A house is never as secure as it might appear. I have always felt an immediate connection to home, a place not only of comfort, but a place of order. But a closer look inside the cracks and windows might just reflect the erratic and volatile chaos of the outside world. The sense of order and control, in whatever form it takes, acts as a mask, a shelter, a protective façade, for those who live inside.
My recent house sculptures and ‘empty’ deer head illustrations suggest the complicated existence of what lies behind an architectural mask. Delving into notions of family and loss, these life-sized ‘portraits’ of houses and masks convey multiple levels of human emotion.

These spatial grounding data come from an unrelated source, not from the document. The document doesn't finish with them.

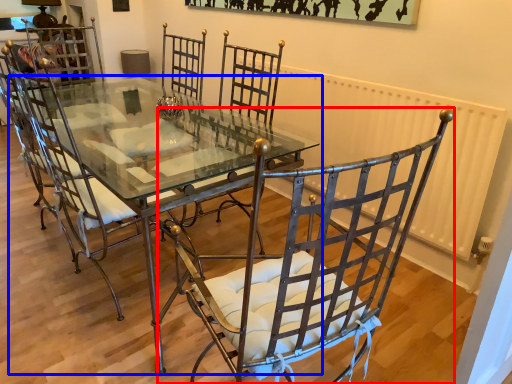 Question: Which object appears farthest to the camera in this image, chair (highlighted by a red box) or table (highlighted by a blue box)?

Choices:
 (A) chair
 (B) table

Answer: (B) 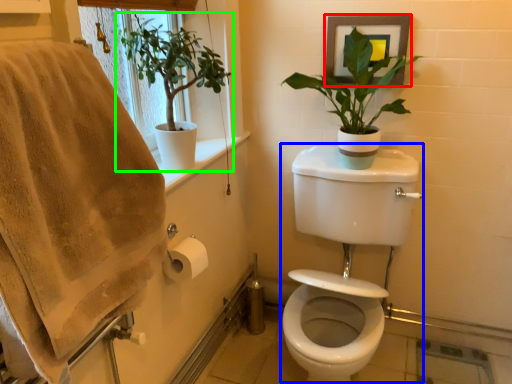 Question: Based on their relative distances, which object is nearer to picture frame (highlighted by a red box)? Choose from sink (highlighted by a blue box) and houseplant (highlighted by a green box).

Choices:
 (A) sink
 (B) houseplant

Answer: (A) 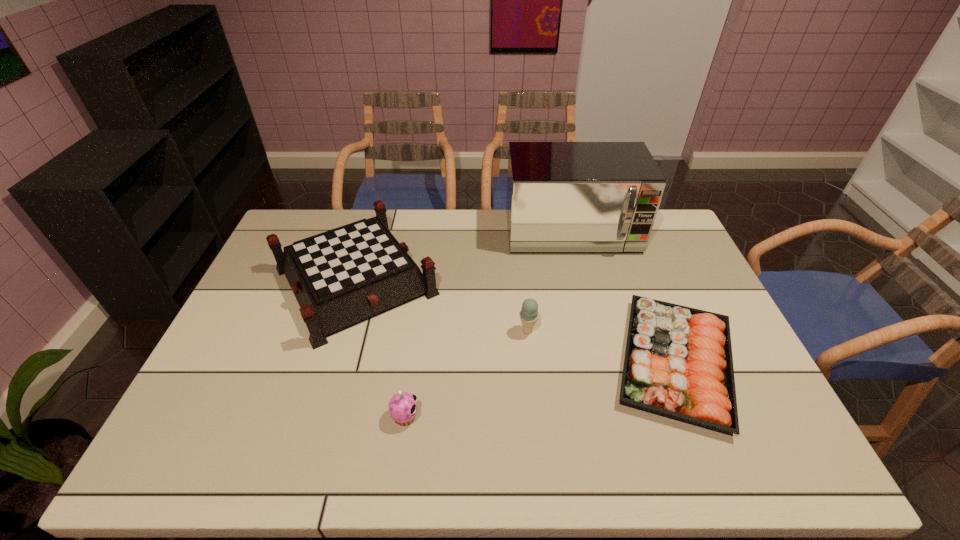 Identify the location of microwave oven. (561, 196).

Where is `checkerboard`? checkerboard is located at coordinates (339, 277).

Locate an element on the screen. The image size is (960, 540). ice cream is located at coordinates (529, 315).

This screenshot has height=540, width=960. What are the coordinates of `cupcake` in the screenshot? It's located at (403, 406).

Locate an element on the screen. This screenshot has width=960, height=540. platter is located at coordinates (678, 364).

Where is `vacant space located 0.360m with the door open on the tallest object`? vacant space located 0.360m with the door open on the tallest object is located at coordinates (599, 343).

Where is `vacant space located on the back of the checkerboard`? vacant space located on the back of the checkerboard is located at coordinates (376, 212).

The image size is (960, 540). Find the location of `vacant space located 0.400m on the left of the ice cream`. vacant space located 0.400m on the left of the ice cream is located at coordinates (379, 331).

Locate an element on the screen. This screenshot has width=960, height=540. free space located 0.330m on the face of the cupcake is located at coordinates (555, 417).

At what (x,y) coordinates should I click in order to perform the action: click on free space located on the back of the platter. Please return your answer as a coordinate pair (x, y). Looking at the image, I should click on pos(635,260). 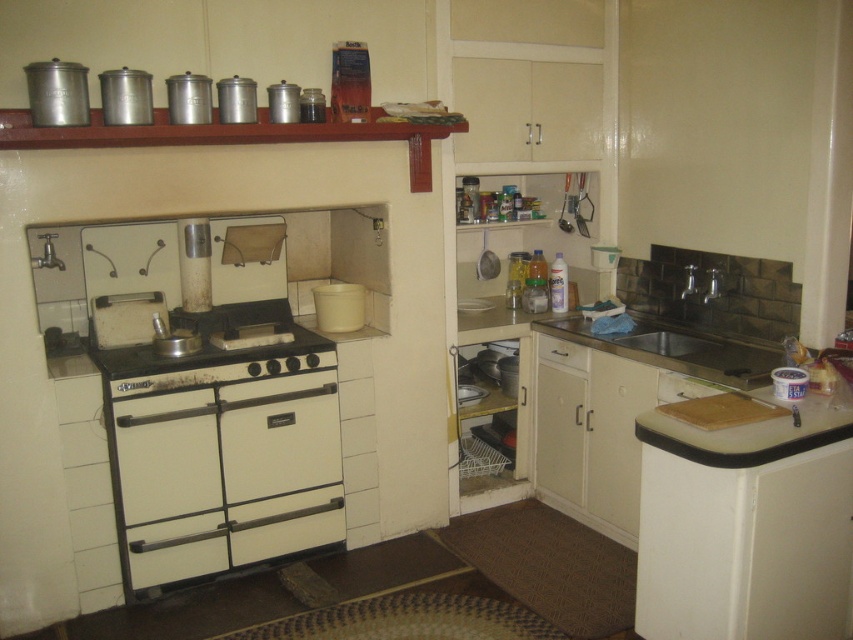 From the picture: You are organizing the kitchen and need to place a new appliance between the white matte oven at center and the stainless steel sink at lower right. Based on their positions, which side of the oven should the appliance be placed to ensure it is between them?

The white matte oven at center is to the left of the stainless steel sink at lower right, so placing the appliance to the right side of the oven would position it between them.

You are a chef preparing to clean the oven and need to reach the white matte oven at center. Is the metallic silver exhaust hood at upper center in the way?

The white matte oven at center is located below the metallic silver exhaust hood at upper center, so the exhaust hood is directly above the oven. This means the metallic silver exhaust hood at upper center would block access to the oven from above, but since the oven is below, you can still reach it from the front or sides without obstruction from the hood. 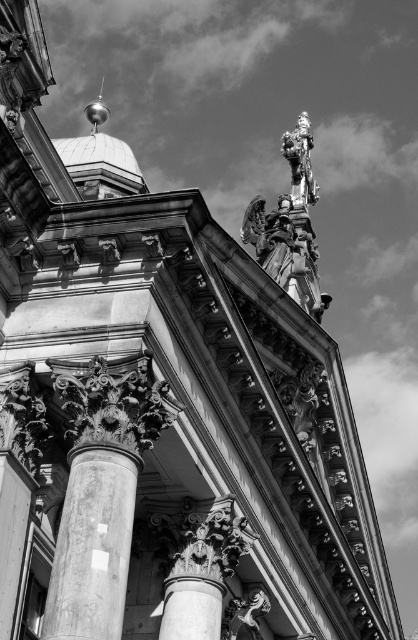 Question: Is the position of marble column at center more distant than that of white glossy dome at center?

Choices:
 (A) no
 (B) yes

Answer: (A)

Question: Which object is farther from the camera taking this photo?

Choices:
 (A) marble column at center
 (B) white glossy dome at center

Answer: (B)

Question: Can you confirm if marble column at center is positioned to the right of white glossy dome at center?

Choices:
 (A) no
 (B) yes

Answer: (B)

Question: Which of the following is the closest to the observer?

Choices:
 (A) white glossy dome at center
 (B) marble column at center

Answer: (B)

Question: Which object appears farthest from the camera in this image?

Choices:
 (A) marble column at center
 (B) white glossy dome at center

Answer: (B)

Question: Does marble column at center have a lesser width compared to white glossy dome at center?

Choices:
 (A) yes
 (B) no

Answer: (A) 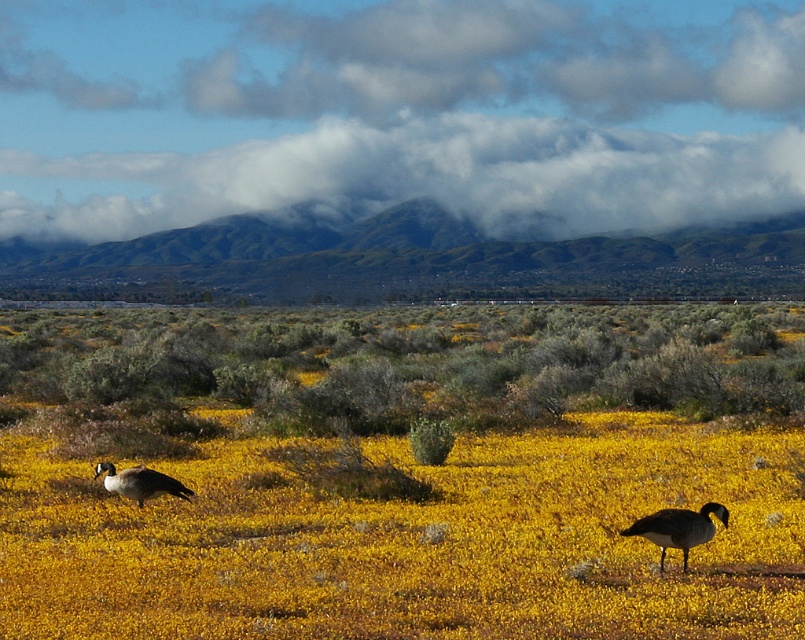 Question: Which object appears farthest from the camera in this image?

Choices:
 (A) yellow matte flower at lower left
 (B) dark gray matte goose at lower right
 (C) dark gray goose at lower left

Answer: (C)

Question: Does dark gray matte goose at lower right have a smaller size compared to dark gray goose at lower left?

Choices:
 (A) yes
 (B) no

Answer: (A)

Question: Which point appears closest to the camera in this image?

Choices:
 (A) (676, 538)
 (B) (122, 492)
 (C) (364, 448)

Answer: (A)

Constructed out of wood, patterned fabric, nails, screws, metal, and thread, these structures are rendered to evoke a sense of comfort and domesticity through the use of fabric as covering, while others are presented in various states of disarray with architectural features broken down and de-constructed. These states of order and chaos are simultaneously present in each house to convey vulnerability in the place I find most safe.
On the other hand, my illustrations of ‘empty’ deer heads symbolize three brothers, the inhabitants of the home. I employ a drawn form of collage to resemble domestic textiles, bed sheets, and tablecloths as a soft shield that protects in some ways and not in others, provoking a sense of vulnerability in the most regulated of spaces. The tension created through the juxtaposition of a lifeless mask, the bleakness of a hollow home, and the comforting fabric patterns leads to a questioning of what exactly is being protected.
A house is never as secure as it might appear. Behind closed doors lies something deeper and more complicated. Order and control seep into the cracks and hide side-by-side beneath the floorboards and barricades of the home.